Le Maroc accueille 18 000 réfugiés dans un contexte d’escalade des crises régionales

Le Maroc accueille près de 18 000 réfugiés originaires de plus de 60 pays, les Syriens, les Guinéens et les Soudanais étant les groupes les plus nombreux à résider dans le pays.
Ces réfugiés sont répartis sur environ 80 sites à travers le Royaume, ce qui témoigne de la transformation du Maroc, ces dernières années, d’un pays de transit en un pays de destination. Ce changement remonte à 2013, lorsque le roi Mohammed VI a lancé la Stratégie nationale pour la migration et l’asile, qui a permis à des dizaines de milliers de migrants de se voir accorder une résidence légale.
Les schémas migratoires vers le Maroc ont connu des changements significatifs ces dernières années. Le nombre d’arrivées en provenance du Soudan a augmenté de manière significative après le déclenchement de la guerre en 2023 entre l’armée soudanaise et les Forces de soutien rapide (RSF). Les troubles politiques et les pressions climatiques poussent également davantage de migrants de Guinée et du Mali vers le Maroc. Pendant ce temps, les Syriens continuent d’arriver par la frontière algérienne, rejoignant les communautés urbaines établies, en particulier dans les villes de Rabat et de Casablanca.
Malgré ces changements, la migration irrégulière reste un défi majeur. En 2024, les autorités marocaines ont réussi à démanteler 332 réseaux de trafic de migrants, mais les réseaux de traite des êtres humains s’appuient de plus en plus sur les médias sociaux pour attirer les jeunes en leur promettant des voyages rapides vers l’Europe.
Les traversées maritimes restent l’une des routes migratoires les plus dangereuses. L’année dernière, les équipes de secours ont secouru 18 645 migrants en mer, tandis que plus de 2 800 personnes sont mortes ou ont disparu lors des tentatives de migration.
Selon les données disponibles, 58 % des migrants irréguliers proviennent des pays d’Afrique de l’Ouest, 12 % de la région du Maghreb et 9 % d’Afrique de l’Est et d’Afrique centrale.

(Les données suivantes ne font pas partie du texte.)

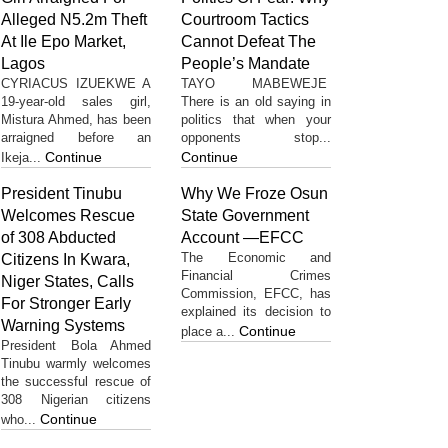
Alleged N5.2m Theft
Courtroom Tactics
At Ile Epo Market,
Cannot Defeat The
Lagos
People’s Mandate
CYRIACUS IZUEKWE A
TAYO MABEWEJE
19-year-old sales girl,
There is an old saying in
Mistura Ahmed, has been
politics that when your
arraigned before an
opponents stop...
Continue
Continue
Ikeja...
President Tinubu
Why We Froze Osun
Welcomes Rescue
State Government
of 308 Abducted
Account —EFCC
The Economic and
Citizens In Kwara,
Financial Crimes
Niger States, Calls
Commission, EFCC, has
For Stronger Early
explained its decision to
Warning Systems
Continue
place a...
President Bola Ahmed
Tinubu warmly welcomes
the successful rescue of
308 Nigerian citizens
Continue
who...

Bien qu’il accueille un nombre croissant de réfugiés, le Maroc ne dispose pas encore d’une loi nationale sur l’asile. Moins de 10 % des réfugiés reconnus par le HCR disposent d’un permis de séjour officiel. Nombre d’entre eux rencontrent des difficultés pour remplir les conditions requises, telles que la preuve de résidence ou de revenu, ce qui rend leur statut juridique et social précaire.
Le statut de réfugié est déterminé par le Haut-Commissariat des Nations unies pour les réfugiés (HCR), mais le fait d’être reconnu comme réfugié ne garantit pas automatiquement une résidence légale. En conséquence, de nombreux réfugiés sont contraints de travailler dans le secteur informel, malgré la disponibilité de services tels que les soins de santé et l’éducation. Les mesures prises par le gouvernement en 2024 ont amélioré la coordination entre les parties prenantes, mais l’absence d’un cadre juridique clair reste l’un des principaux obstacles à la mise en place d’un système d’asile intégré.
Le Maroc n’est situé qu’à 14 kilomètres de l’Espagne, de l’autre côté du détroit de Gibraltar, ce qui en fait un partenaire clé dans la gestion des frontières européennes. Au cours de la dernière décennie, l’UE a fourni des centaines de millions d’euros pour soutenir les efforts du Maroc en matière de gestion des migrations, ce qui ajoute au défi d’équilibrer le contrôle des frontières et la protection des réfugiés.
Les conflits au Soudan, au Sahel et en Syrie, ainsi que les pressions climatiques et économiques, devraient continuer à affecter la réalité de la migration et de l’asile au Maroc dans les années à venir. Dans ce contexte, le CNDH appelle à l’adoption d’un cadre juridique clair, au renforcement des politiques d’intégration des réfugiés et au développement de mécanismes de soutien pour assurer une migration sûre et ordonnée.